D’ALEMBERT À LAGRANGE.

À Paris, ce 10 septembre 1779.

Nous avons reçu, mon cher et illustre ami, la pièce dont vous me parlez sur les comètes ; je n’ai pu encore que la parcourir, mais, quel qu’en soit l’auteur, je crois pouvoir d’avance vous assurer qu’il n’aura pas perdu sa peine.

Je suis charmé que vous ayez lu avec quelque plaisir l’Éloge de Milord Maréchal. La famille et les partisans du plat roi Jacques II n’en ont pas été aussi contents[1] ; j’en suis fâché, mais je m’y attendais, et il faut au moins être juste quand les rois sont morts. Quant au marquis d’Argens, j’ai suivi les Mémoires très-fidèles que j’avais à son sujet, et je n’ai même pas dit tout ce que ces Mémoires contenaient. Je crois bien qu’il n’était guère mon ami, quoiqu’il en fît le semblant ; mais c’est un sacrifice que je fais sans peine.

Je ne sais pas encore quand je donnerai mon second Volume d’Éloges, quoiqu’il soit tout fait. En le relisant, j’y trouve beaucoup de choses à changer, à retrancher, à ajouter, et, comme je ne travaille plus que très à mon aise, je ne sais pas quand cette rapsodie sera en état de se montrer un peu décemment.

J’ai enfin pris le parti d’imprimer mon septième Volume d’Opuscules mathématiques ; mais je n’en dis rien, même ici, parce que je ne veux pas annoncer ce qui me paraît bien peu de chose ; j’ai même prié un ami de revoir les épreuves, parce que ce travail me fatigue. J’y mettrai deux mots d’avertissement pour demander aux géomètres leur indulgence. Je compte que cela pourra paraître dans quatre ou cinq mois, car les imprimeurs ne vont pas vite, et je crains, en vérité, qu’ils n’aillent pas encore assez lentement pour mon honneur.

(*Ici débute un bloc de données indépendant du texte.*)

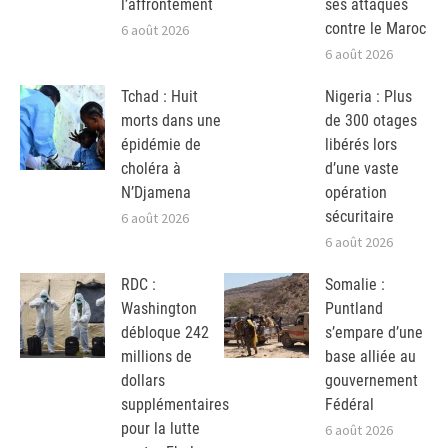
l’affrontement
ses attaques
contre le Maroc
6 août 2026
6 août 2026
Tchad : Huit
Nigeria : Plus
morts dans une
de 300 otages
épidémie de
libérés lors
choléra à
d’une vaste
N’Djamena
opération
sécuritaire
6 août 2026
6 août 2026
RDC :
Somalie :
Washington
Puntland
débloque 242
s’empare d’une
millions de
base alliée au
dollars
gouvernement
supplémentaires
Fédéral
pour la lutte
6 août 2026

Je recevrai avec grand plaisir votre Volume de 1777 et les Volumes nouveaux de Göttingue, qui vraisemblablement ne seront pas plus forts que les précédents.

Vous ne devez point douter du plaisir que j’aurais à vous voir ici, et le marquis Caraccioli me charge de vous dire que vous trouverez chez lui le vivre et le couvert. Mais comme je sens par moi-même tout l’embarras de se déplacer, je n’ose vous presser à ce sujet ; absent ou présent, soyez sûr, mon cher et illustre ami, de la tendresse et de la vivacité de mes sentiments pour vous ils dureront aussi longtemps que ma vie. Je vous embrasse aussi tendrement que je vous aime.

À Monsieur de la Grange,
des Académies royales des Sciences de France et de Prusse, à Berlin
.
(En note : Répondu le 11 décembre 1779.)

  1. Voir, entre autres, ce que d’Alembert en dit aux pages 686 et 687.